During their illegal activities, the opportunistic Japanese men bought up the data of practically all governmental institutions as well as large companies. For example, there were cases of employees of the country’s largest telecommunications operators - NTT DoCoMo Inc, KDDI and Softbank Mobile – being fired after it was discovered that they sold clients’ personal information.
On average, Akira and Juji bought their “products” for 10,000 Yen to 30,000 Yen per one personal information record, meaning for $120-360, and then resold it for twice as much – at least $250 per “person.” Over the last four years of running their fraudulent scheme, the two men made about $10,200,000.
The accused assert that their business became profitable only after Japan passed a law about the protection of personal information. The new law not only failed to obstruct the “businessmen’s” activity, but on the contrary, helped them to create an organized underground market.
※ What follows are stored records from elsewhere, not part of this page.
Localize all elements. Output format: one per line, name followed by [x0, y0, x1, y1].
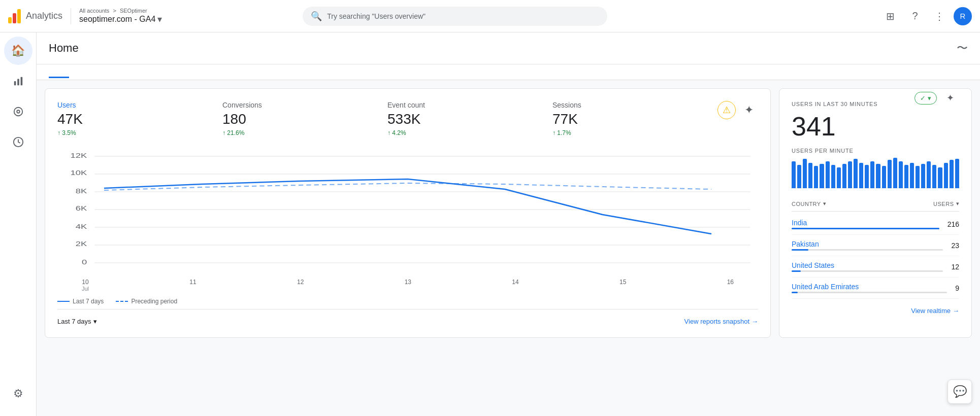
metric-users-change: 3.5%	[57, 129, 206, 136]
apps-button[interactable]: ⊞	[880, 6, 901, 26]
search-placeholder: Try searching "Users overview"	[327, 12, 426, 20]
metric-sessions-label: Sessions	[552, 101, 701, 109]
view-realtime-link[interactable]: View realtime →	[792, 307, 959, 315]
bar	[904, 165, 908, 188]
rt-sparkle-button[interactable]: ✦	[941, 89, 959, 107]
svg-rect-0	[14, 81, 16, 85]
rt-subtitle: USERS PER MINUTE	[792, 148, 959, 154]
svg-point-3	[14, 108, 22, 116]
search-bar[interactable]: 🔍 Try searching "Users overview"	[303, 7, 607, 26]
more-button[interactable]: ⋮	[929, 6, 950, 26]
bar	[921, 164, 925, 188]
rt-user-count: 341	[792, 113, 959, 140]
avatar[interactable]: R	[954, 7, 972, 25]
chart-x-label-13: 13	[405, 279, 411, 292]
svg-rect-1	[17, 79, 19, 85]
sidebar-item-home[interactable]: 🏠	[4, 37, 32, 65]
svg-text:12K: 12K	[71, 152, 87, 159]
users-col-header[interactable]: USERS ▾	[933, 200, 959, 207]
sidebar: 🏠 ⚙	[0, 32, 37, 416]
bar	[803, 159, 807, 188]
users-per-minute-chart	[792, 158, 959, 188]
bar	[888, 160, 892, 188]
main-layout: 🏠 ⚙ Home 〜 Users	[0, 32, 980, 416]
progress-bar-wrap	[792, 249, 943, 251]
country-sort-icon: ▾	[823, 200, 827, 207]
country-name[interactable]: United States	[792, 261, 943, 269]
svg-text:8K: 8K	[76, 188, 87, 194]
bar	[826, 161, 830, 188]
sidebar-item-reports[interactable]	[4, 67, 32, 95]
svg-text:4K: 4K	[76, 223, 87, 230]
help-button[interactable]: ?	[905, 6, 925, 26]
users-sort-icon: ▾	[956, 200, 960, 207]
metric-users-value: 47K	[57, 111, 206, 127]
logo-bar-3	[17, 9, 21, 23]
legend-preceding: Preceding period	[116, 298, 177, 305]
sparkline-button[interactable]: 〜	[957, 41, 968, 56]
logo-bar-1	[8, 17, 12, 23]
chart-x-label-16: 16	[727, 279, 734, 292]
chart-x-label-11: 11	[189, 279, 196, 292]
country-value: 12	[951, 263, 959, 271]
metric-event-count-label: Event count	[387, 101, 536, 109]
bar	[938, 167, 942, 188]
bar	[910, 163, 914, 188]
country-col-label: COUNTRY	[792, 201, 821, 207]
metric-event-count[interactable]: Event count 533K 4.2%	[387, 101, 536, 136]
svg-text:10K: 10K	[71, 169, 87, 176]
all-accounts-link[interactable]: All accounts	[79, 8, 109, 14]
date-range-label: Last 7 days	[57, 318, 91, 325]
metric-users[interactable]: Users 47K 3.5%	[57, 101, 206, 136]
alert-icon[interactable]: ⚠	[717, 101, 736, 119]
svg-point-4	[17, 110, 20, 113]
property-selector[interactable]: seoptimer.com - GA4 ▾	[79, 14, 162, 25]
chart-x-label-10: 10 Jul	[82, 279, 89, 292]
progress-bar-wrap	[792, 292, 947, 293]
bar	[837, 167, 841, 188]
metric-sessions[interactable]: Sessions 77K 1.7%	[552, 101, 701, 136]
date-selector[interactable]: Last 7 days ▾	[57, 318, 97, 325]
chat-button[interactable]: 💬	[948, 379, 972, 404]
page-header: Home 〜	[37, 32, 980, 64]
tab-overview[interactable]	[49, 64, 69, 78]
sparkle-button[interactable]: ✦	[740, 101, 758, 119]
bar	[882, 166, 886, 188]
legend-current: Last 7 days	[57, 298, 104, 305]
progress-bar-wrap	[792, 228, 939, 229]
country-value: 9	[955, 284, 959, 292]
property-name: seoptimer.com - GA4	[79, 15, 155, 24]
nav-actions: ⊞ ? ⋮ R	[880, 6, 972, 26]
bar	[831, 165, 835, 188]
bar	[955, 159, 959, 188]
country-name[interactable]: Pakistan	[792, 240, 943, 248]
sidebar-settings[interactable]: ⚙	[4, 379, 32, 408]
bar	[927, 161, 931, 188]
country-col-header[interactable]: COUNTRY ▾	[792, 200, 826, 207]
bar	[797, 165, 801, 188]
metric-conversions[interactable]: Conversions 180 21.6%	[222, 101, 371, 136]
table-row: United Arab Emirates 9	[792, 278, 959, 299]
country-cell: Pakistan	[792, 240, 943, 251]
chart-x-label-14: 14	[512, 279, 518, 292]
top-nav: Analytics All accounts > SEOptimer seopt…	[0, 0, 980, 32]
metrics-row: Users 47K 3.5% Conversions 180 21.6% Eve…	[57, 101, 758, 136]
bar	[859, 163, 863, 188]
rt-check-button[interactable]: ✓ ▾	[914, 92, 937, 105]
bar	[916, 166, 920, 188]
bar	[950, 160, 954, 188]
sidebar-item-advertising[interactable]	[4, 128, 32, 156]
bar	[848, 161, 852, 188]
progress-bar	[792, 270, 801, 272]
metric-users-label: Users	[57, 101, 206, 109]
content-area: Home 〜 Users 47K 3.5% Conversions	[37, 32, 980, 416]
bar	[876, 164, 880, 188]
account-name: SEOptimer	[120, 8, 147, 14]
sidebar-item-explore[interactable]	[4, 97, 32, 126]
chart-x-label-15: 15	[619, 279, 626, 292]
bar	[792, 161, 796, 188]
table-row: Pakistan 23	[792, 235, 959, 256]
country-name[interactable]: India	[792, 219, 939, 227]
country-name[interactable]: United Arab Emirates	[792, 283, 947, 291]
view-reports-link[interactable]: View reports snapshot →	[684, 318, 758, 325]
Comment by Senior Analyst at InfoWatch Nikolai Fedotov: «I very much doubt that the prices cited are correct, that ONE RECORD cost hundreds of dollars. I’ve never heard of prices like that. The current “record holder” of the black market is a bank card dump with a pin code. This lot could be sold for a couple of hundred dollars, but only because it can give you instant cash of a thousand or more dollars.
But what kind of personal information costs $250? How much money can it bring you? What do you have to do to a person to get that kind of money out of him?
I think that the prices cited for personal information are not for one record, but for a thousand records or a database».